Los soldados que le han llevado a crucificar, en vez de servidores de la paz y del bien, son también utilizados, como ha sucedido tantas veces bajo los totalitarismos, para hacer de brazo fuerte y ejecutivo de la injusticia: “Se burlaban también de él los soldados, ofreciéndole vinagre y diciendo: Si eres tú el rey de los judíos, sálvate a ti mismo”.
“Uno de los crucificados con Él blasfemaba diciendo: – ¿No eres tú el Cristo? Sálvate a ti mismo y a nosotros”. Siempre, una parte de la humanidad, incluso en las situaciones más duras, tomará a Dios a bromas, se reirá de su omnipotencia o lo hará responsable de los males del mundo, cerrándose así a toda posibilidad de cambio o conversión.

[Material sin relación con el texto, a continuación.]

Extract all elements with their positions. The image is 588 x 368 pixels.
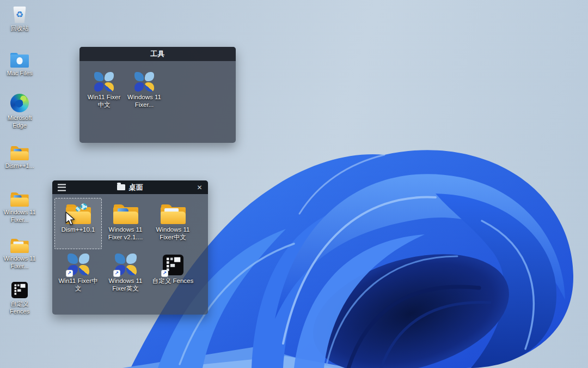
recycle-glyph: ♻: [16, 10, 23, 19]
yellow-folder-icon: [161, 204, 186, 224]
desktop-icon-label: Windows 11 Fixer...: [1, 209, 38, 224]
yellow-folder-icon: [10, 239, 28, 253]
desktop-icon-label: Windows 11 Fixer...: [1, 255, 38, 270]
fence-item-windows-11-fixer-v21[interactable]: Windows 11 Fixer v2.1....: [102, 198, 149, 249]
fence-item-windows-11-fixer-cn-folder[interactable]: Windows 11 Fixer中文: [149, 198, 197, 249]
fence-item-label: Win11 Fixer中文: [85, 93, 123, 109]
fence-item-label: Dism++10.1: [61, 226, 95, 233]
mouse-cursor: [64, 212, 77, 227]
fence-item-dism-10-1[interactable]: Dism++10.1: [54, 198, 102, 249]
desktop-icon-mac-files[interactable]: Mac Files: [1, 49, 38, 77]
fence-item-label: Windows 11 Fixer英文: [103, 277, 148, 293]
desktop-icon-label: Dism++1...: [5, 162, 34, 170]
fence-item-windows-11-fixer[interactable]: Windows 11 Fixer...: [124, 68, 164, 111]
fence-title: 工具: [150, 49, 165, 59]
fence-item-label: Win11 Fixer中文: [56, 277, 101, 293]
fence-title: 桌面: [129, 183, 144, 192]
desktop-icon-dism[interactable]: Dism++1...: [1, 142, 38, 170]
fence-tools-titlebar[interactable]: 工具: [79, 47, 236, 61]
fence-desktop: 桌面 ✕ Dism++10.1 Windows 11 Fixer v2.1...…: [52, 180, 208, 315]
desktop-icon-fences[interactable]: 自定义 Fences: [1, 280, 38, 316]
desktop-icon-label: 回收站: [11, 25, 29, 33]
fence-desktop-grid: Dism++10.1 Windows 11 Fixer v2.1.... Win…: [52, 194, 208, 300]
desktop-icon-windows-11-fixer-1[interactable]: Windows 11 Fixer...: [1, 188, 38, 224]
gear-icon: [76, 207, 81, 212]
fence-item-label: Windows 11 Fixer...: [125, 93, 163, 109]
fence-item-fences-shortcut[interactable]: ↗ 自定义 Fences: [149, 249, 197, 300]
yellow-folder-icon: [113, 204, 138, 224]
desktop-icon-windows-11-fixer-2[interactable]: Windows 11 Fixer...: [1, 234, 38, 270]
mac-files-folder-icon: [10, 53, 29, 68]
edge-icon: [10, 94, 29, 112]
gear-icon: [81, 203, 87, 210]
fence-item-label: Windows 11 Fixer v2.1....: [103, 226, 148, 242]
win11-fixer-icon: [134, 72, 154, 92]
fence-desktop-titlebar[interactable]: 桌面 ✕: [52, 180, 208, 194]
desktop-icon-recycle-bin[interactable]: ♻ 回收站: [1, 4, 38, 33]
desktop-icon-microsoft-edge[interactable]: Microsoft Edge: [1, 94, 38, 130]
fences-icon: [11, 282, 28, 298]
desktop-icon-column: ♻ 回收站 Mac Files Microsoft Edge Dism++1..…: [1, 0, 38, 368]
desktop-icon-label: 自定义 Fences: [1, 300, 38, 316]
shortcut-arrow-icon: ↗: [161, 270, 168, 277]
win11-fixer-icon: [94, 72, 114, 92]
win11-fixer-icon: ↗: [68, 254, 89, 275]
recycle-bin-icon: ♻: [13, 7, 26, 23]
fence-tools: 工具 Win11 Fixer中文 Windows 11 Fixer...: [79, 47, 236, 143]
desktop-icon-label: Mac Files: [7, 70, 32, 77]
fence-item-windows-11-fixer-en-shortcut[interactable]: ↗ Windows 11 Fixer英文: [102, 249, 149, 300]
hamburger-menu-icon[interactable]: [58, 184, 66, 191]
fence-item-win11-fixer-cn[interactable]: Win11 Fixer中文: [84, 68, 124, 111]
apple-logo-icon: [17, 57, 23, 64]
desktop-icon-label: Microsoft Edge: [1, 114, 38, 130]
win11-fixer-icon: ↗: [115, 254, 137, 275]
folder-icon: [117, 184, 125, 190]
yellow-folder-icon: [10, 146, 28, 160]
shortcut-arrow-icon: ↗: [66, 270, 73, 277]
fence-tools-grid: Win11 Fixer中文 Windows 11 Fixer...: [79, 61, 236, 111]
fence-item-win11-fixer-cn-shortcut[interactable]: ↗ Win11 Fixer中文: [54, 249, 102, 300]
shortcut-arrow-icon: ↗: [113, 270, 120, 277]
close-icon[interactable]: ✕: [197, 184, 203, 191]
fence-item-label: 自定义 Fences: [152, 277, 193, 285]
yellow-folder-icon: [10, 192, 28, 207]
fence-item-label: Windows 11 Fixer中文: [150, 226, 195, 242]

“Pero el otro de los malhechores increpaba a su compañero: “¿Ni siquiera temes tú a Dios estando en el mismo suplicio? Lo nuestro es justo, porque recibimos el pago de lo que hicimos; en cambio éste no ha faltado en nada”. Y decía: -“Jesús, acuérdate de mí cuando llegues a tu reino”. Hay personas que a pesar de las dificultades y los sufrimientos que conlleva la vida confían y esperan en Dios reclamando perdón y gracia. Personas que, incluso en situaciones de cruz, no maldicen, sino que se abren con piedad a una Luz que les da fortaleza, serenidad y esperanza para asumir la cruz. A lo largo de mi ministerio he conocido personas así, que, desde situaciones capaces de provocar la desesperación, volvían sus ojos para encontrarse con la mirada dulce y luminosa de Cristo, suplicándole con infinita confianza y humildad, con un llanto que se iba transfigurando en paz y alegría, que les acogiera en su Reino.
“Jesús le responde: Te lo aseguro, hoy estarás conmigo en el Paraíso”. Jesús, Rey del universo, señor de la vida y de muerte, nos ofrece una palabra cierta: La Palabra que nos dice que en el hoy de Dios, siempre actual, Él acogerá en su Reino a todo aquel que le acepte con fe y con humildad: Hoy podemos abrirnos al perdón, hoy podemos comenzar de nuevo, hoy podemos empezar a vivir ya ese paraíso aquí en esta tierra, porque hoy es posible vivir el presente del Dios que es amor.
Allí, en el momento de la más humillante derrota, se ilumina la verdad de este Rey, resplandece la gloria del amor más grande y gratuito. Su anonadamiento nos levanta, su impotencia nos regala aquello que ningún rey pudo dar a sus súbditos: el triunfo sobre nuestro enemigo más radical, la muerte, ante la que todos los poderes de este mundo han de rendirse impotentes. El Reino de Jesús tiene poco que ver con los reinos de este mundo.